Captain Bitts came up. "Top of the morning to you, Mr. Haggarty," he saluted. "It's pleased I am to see you all shipshape and Bristol fashion and well recovered from your wounds."

"It was poker," said Heller. "A truly remarkable game. Very therapeutic and instructive, too. But I was thinking, Captain Bitts, now that you have my marker for $18,005, the only way you can collect it is to land me in New York and let me go to a bank."

Suddenly I penetrated the sneakiness of the man. He had worked out a way to bribe Captain Bins! By letting him win at poker! Ah, Heller, go ahead and plot: if you succeed in getting ashore, the court will have you picked up and committed to Bellevue Hospital, thanks to Dingaling, Chase and Ambo and my ingenuity.

Mentally, I urged at Captain Bitts to fall for it. It would deliver Heller into my hands.

"Mr. Haggarty," said Captain Bitts, "this is very tempting. But let us review the situation: The enemies of Turkey are after you; probably Russian agents dog your trail; I have my orders from the owner's concubine to not let you ashore. I regret that, even to my financial distress, the answer is no."

(Bleep) him! He thought Krak was my concubine as she had used my Squeeza credit card to buy the yacht. He was working against his own boss! Me.

"Ah, well," said Heller, "if you won't, you won't. It does happen, however, that I am a little bored. I have heard of a game called 'dice.' Could you teach me to play it?"

Captain Bitts assured him that he would be glad to, first thing after lunch.

I thought all this over. I was looking for some advantage on which to base a plan.

Something went flash in my head. I grabbed the phone and called the State Department in Washington, office of the Secretary of State. I decided to use the name of Rockecenter's law firm.

"This is Swindle and Crouch," I told the clerk.

"Yessir!" he said, instantly respectful and alert.

"There is a yacht upon the high seas called the Golden Sunset.
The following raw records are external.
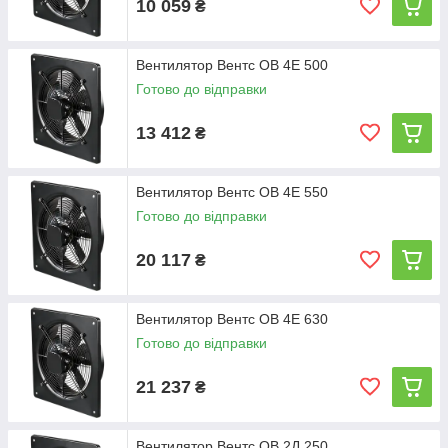
10 059
₴
Вентилятор Вентс ОВ 4Е 500
Готово до відправки
13 412
₴
Вентилятор Вентс ОВ 4Е 550
Готово до відправки
20 117
₴
Вентилятор Вентс ОВ 4Е 630
Готово до відправки
21 237
₴
Вентилятор Вентс ОВ 2Д 250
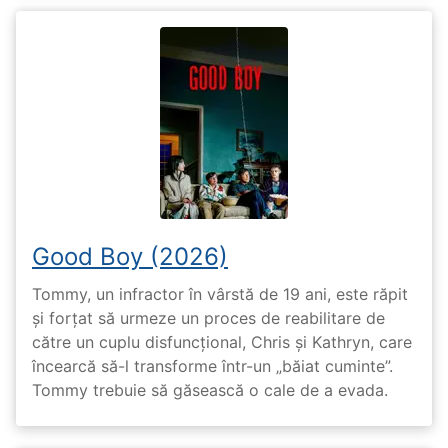
Good Boy (2026)
Tommy, un infractor în vârstă de 19 ani, este răpit
și forțat să urmeze un proces de reabilitare de
către un cuplu disfuncțional, Chris și Kathryn, care
încearcă să-l transforme într-un „băiat cuminte”.
Tommy trebuie să găsească o cale de a evada.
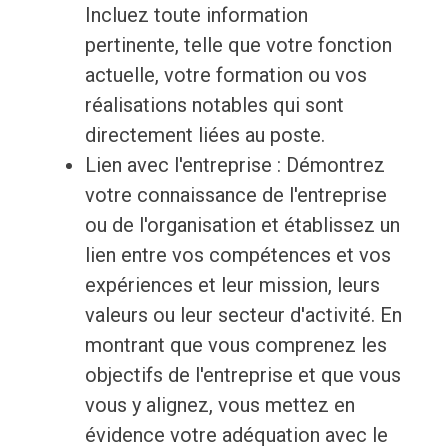
Incluez toute information
pertinente, telle que votre fonction
actuelle, votre formation ou vos
réalisations notables qui sont
directement liées au poste.
Lien avec l'entreprise : Démontrez
votre connaissance de l'entreprise
ou de l'organisation et établissez un
lien entre vos compétences et vos
expériences et leur mission, leurs
valeurs ou leur secteur d'activité. En
montrant que vous comprenez les
objectifs de l'entreprise et que vous
vous y alignez, vous mettez en
évidence votre adéquation avec le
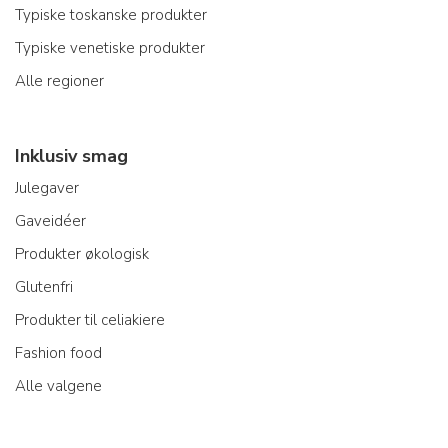
Typiske toskanske produkter
Typiske venetiske produkter
Alle regioner
Inklusiv smag
Julegaver
Gaveidéer
Produkter økologisk
Glutenfri
Produkter til celiakiere
Fashion food
Alle valgene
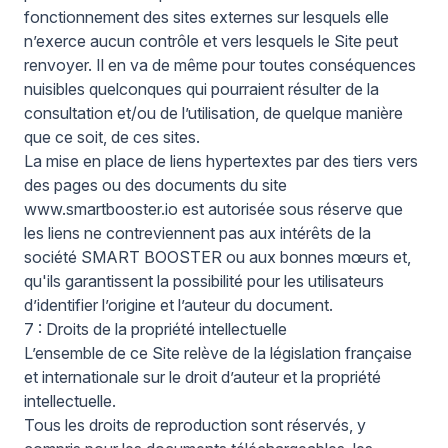
fonctionnement des sites externes sur lesquels elle
n’exerce aucun contrôle et vers lesquels le Site peut
renvoyer. Il en va de même pour toutes conséquences
nuisibles quelconques qui pourraient résulter de la
consultation et/ou de l’utilisation, de quelque manière
que ce soit, de ces sites.
La mise en place de liens hypertextes par des tiers vers
des pages ou des documents du site
www.smartbooster.io est autorisée sous réserve que
les liens ne contreviennent pas aux intérêts de la
société SMART BOOSTER ou aux bonnes mœurs et,
qu'ils garantissent la possibilité pour les utilisateurs
d’identifier l’origine et l’auteur du document.
7 : Droits de la propriété intellectuelle
L’ensemble de ce Site relève de la législation française
et internationale sur le droit d’auteur et la propriété
intellectuelle.
Tous les droits de reproduction sont réservés, y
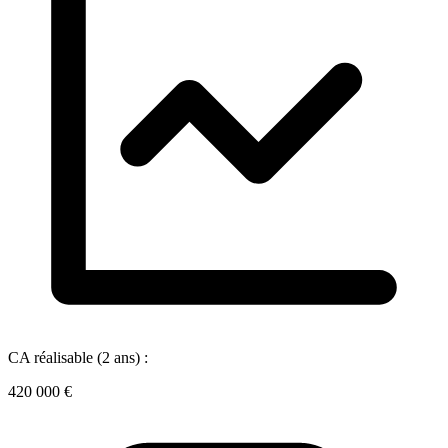
CA réalisable (2 ans) :
420 000 €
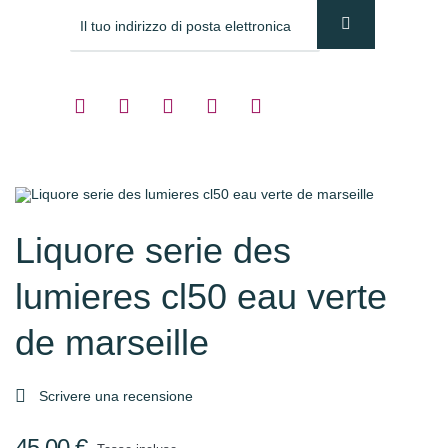
Liquore serie des
lumieres cl50 eau verte
de marseille

Scrivere una recensione
45,00 €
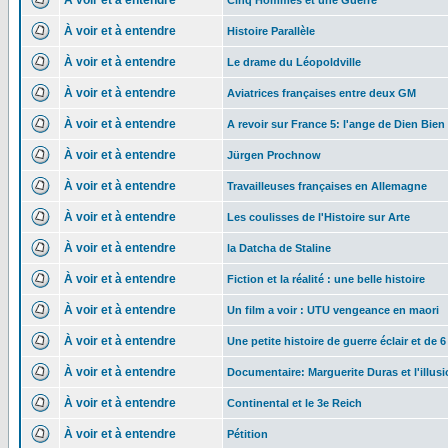
À voir et à entendre
Cinq Hommes et une Guerre
À voir et à entendre
Histoire Parallèle
À voir et à entendre
Le drame du Léopoldville
À voir et à entendre
Aviatrices françaises entre deux GM
À voir et à entendre
A revoir sur France 5: l'ange de Dien Bien
À voir et à entendre
Jürgen Prochnow
À voir et à entendre
Travailleuses françaises en Allemagne
À voir et à entendre
Les coulisses de l'Histoire sur Arte
À voir et à entendre
la Datcha de Staline
À voir et à entendre
Fiction et la réalité : une belle histoire
À voir et à entendre
Un film a voir : UTU vengeance en maori
À voir et à entendre
Une petite histoire de guerre éclair et de 6
À voir et à entendre
Documentaire: Marguerite Duras et l'illusi
À voir et à entendre
Continental et le 3e Reich
À voir et à entendre
Pétition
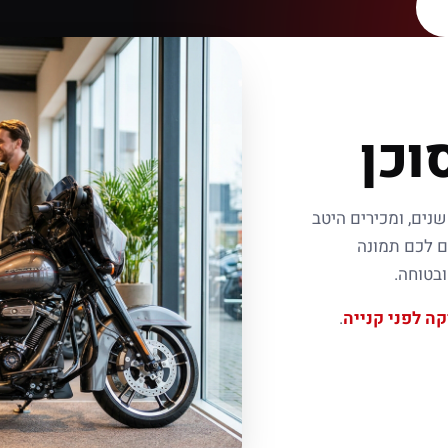
וכן
שנים, ומכירים היטב
ם לכם תמונה
בטוחה.
קה לפני קנייה
.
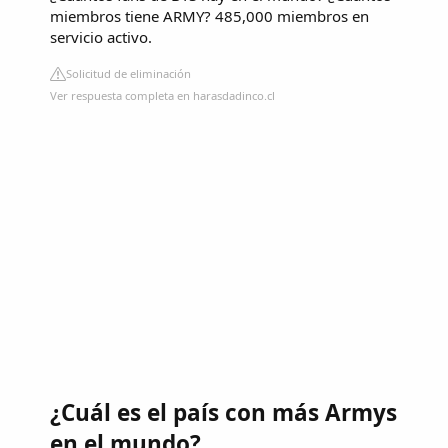
miembros tiene ARMY? 485,000 miembros en
servicio activo.
Solicitud de eliminación
Ver respuesta completa en harasdadinco.cl
¿Cuál es el país con más Armys
en el mundo?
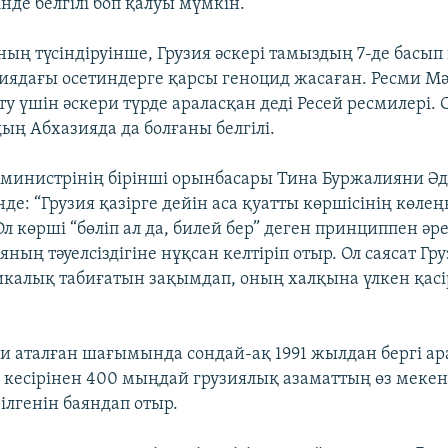
нде белгілі боп қалуы мүмкін.
ың түсіндіруінше, Грузия әскері тамыздың 7-де басып 
тиядағы осетиндерге қарсы геноцид жасаған. Ресми Мә
ату үшін әскери түрде араласқан деді Ресей ресмилері. 
ың Абхазияда да болғаны белгілі.
т министрінің бірінші орынбасары Тина Буржалияни Әд
нде: “Грузия қазірге дейін аса қуатты көршісінің көлең
 Ол көрші “бөліп ал да, билей бер” деген принциппен әр
ның тәуелсіздігіне нұқсан келтіріп отыр. Ол саясат Г
икалық табиғатын зақымдап, оның халқына үлкен қасір
и аталған шағымында сондай-ақ 1991 жылдан бергі ар
ң кесірінен 400 мыңдай грузиялық азаматтың өз меке
ілгенін баяндап отыр.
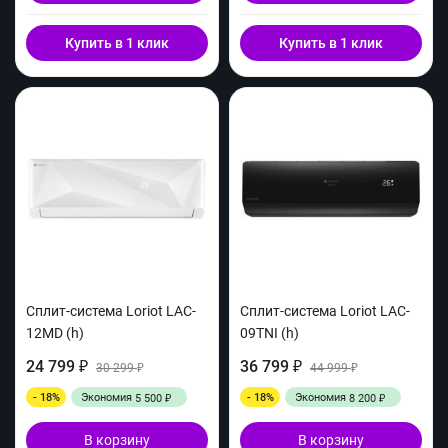
Купить в 1 клик
Купить в 1 клик
Сплит-система Loriot LAC-
Сплит-система Loriot LAC-
12MD (h)
09TNI (h)
24 799
36 799
₽
30 299
₽
44 999
₽
₽
- 18%
Экономия
- 18%
Экономия
5 500
8 200
₽
₽
В корзину
В корзину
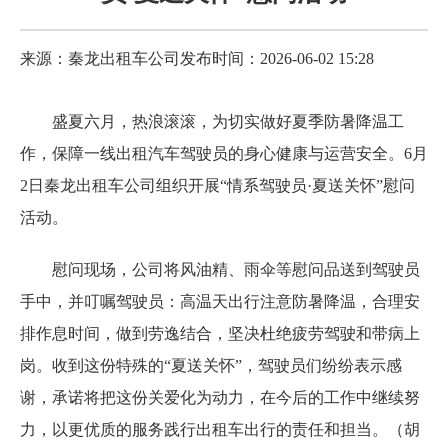
来源：秦龙出租车公司
发布时间：2026-06-02 15:28
盛夏六月，热浪滚滚，为切实做好夏季防暑降温工
作，保障一线出租汽车驾驶员的身心健康与运营安全。6月
2日秦龙出租车公司组织开展“情系驾驶员·夏送关怀”慰问
活动。
慰问现场，公司将风油精、雨伞等慰问品送到驾驶员
手中，并叮嘱驾驶员：高温天出行注意防暑降温，合理安
排作息时间，做到劳逸结合，坚决杜绝疲劳驾驶和带病上
岗。收到这份特殊的“夏送关怀”，驾驶员们纷纷表示感
谢，承诺将把这份关爱化为动力，在今后的工作中继续努
力，以更优质的服务践行出租车出行的责任和担当。（胡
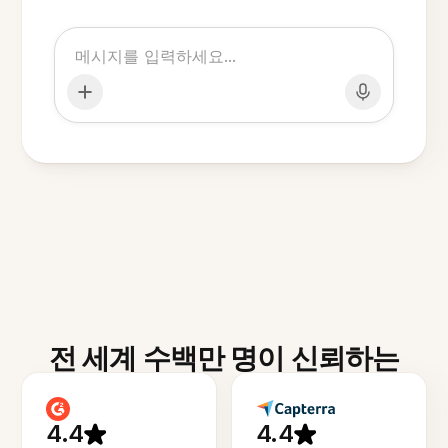
전 세계 수백만 명이 신뢰하는
4.4
4.4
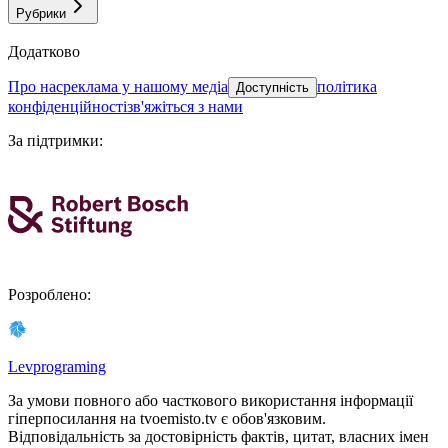
Рубрики
Додатково
про нас
реклама у нашому медіа
політика
Доступність
конфіденційності
зв'яжіться з нами
За підтримки
:
Розроблено
:
Levprograming
За умови повного або часткового використання iнформацiї
гіперпосилання на tvoemisto.tv є обов'язковим.
Відповідальність за достовірність фактів, цитат, власних імен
There is a desperate and notorious criminal aboard, an American. I want your advice about calling the Navy Department to have her boarded and the criminal seized."

"Where is he wanted, sir?"

"There is an outstanding commitment warrant unserved in the New York Superior Court. And within a few days there will be another warrant."

"What is the national flag of the yacht, sir?"

"Turkish," I said.

"I will have to get an opinion from our Citizen Harassment Section. Please hold on."

I sat anxiously.

He came back on. "I'm terribly sorry that I have bad news, sir. We are of course devoted to the arduous task of making all possible trouble for U. S. citizens wherever they may be found, and we are usually very successful at it: just today we had a U. S. mother and her two babies seized by the Chinese after we planted contraband in their nursing bottles, so we don't want to give you the idea that we lack zeal. But through an oversight by our Legal Section, the extradition treaty between Turkey and the United States has expired and it will take several years to get the paper work from one basket to another here to get it renewed. So it would be illegal to board the yacht and seize the subject U. S. citizen."

"Oh, too bad!" I said.

"Do you know if the subject U. S. citizen has committed any crimes in Turkey? If he has, why, then we could threaten to reduce our support of their army-they're very dependent upon their army to keep the people under repressive rule-and the Turks, of course, would arrest and imprison the man."